===== Given records =====
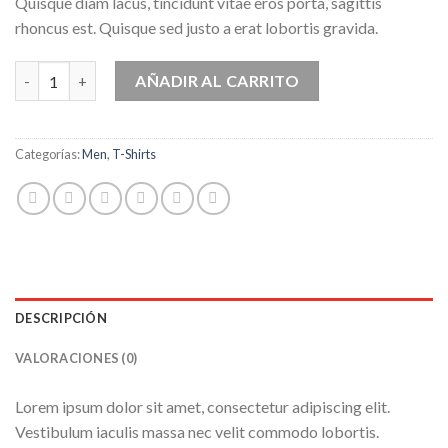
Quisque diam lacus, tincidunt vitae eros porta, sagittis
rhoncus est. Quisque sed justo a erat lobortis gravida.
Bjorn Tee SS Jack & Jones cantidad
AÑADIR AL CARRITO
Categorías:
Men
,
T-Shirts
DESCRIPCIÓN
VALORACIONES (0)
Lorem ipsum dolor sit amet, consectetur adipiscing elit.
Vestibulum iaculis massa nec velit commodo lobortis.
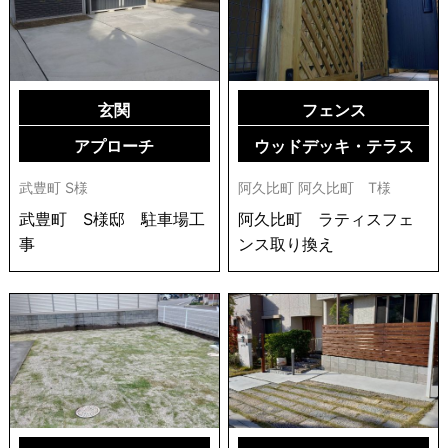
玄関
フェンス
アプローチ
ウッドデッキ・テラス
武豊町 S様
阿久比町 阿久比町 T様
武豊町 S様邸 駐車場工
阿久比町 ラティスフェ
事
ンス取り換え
=====
Work instructions — Restate each entry word for word; omit the pictures.

Your response —
Quisque diam lacus, tincidunt vitae eros porta, sagittis
rhoncus est. Quisque sed justo a erat lobortis gravida.
Bjorn Tee SS Jack & Jones cantidad
AÑADIR AL CARRITO
Categorías:
Men
,
T-Shirts
DESCRIPCIÓN
VALORACIONES (0)
Lorem ipsum dolor sit amet, consectetur adipiscing elit.
Vestibulum iaculis massa nec velit commodo lobortis.
玄関
フェンス
アプローチ
ウッドデッキ・テラス
武豊町 S様
阿久比町 阿久比町 T様
武豊町 S様邸 駐車場工
阿久比町 ラティスフェ
事
ンス取り換え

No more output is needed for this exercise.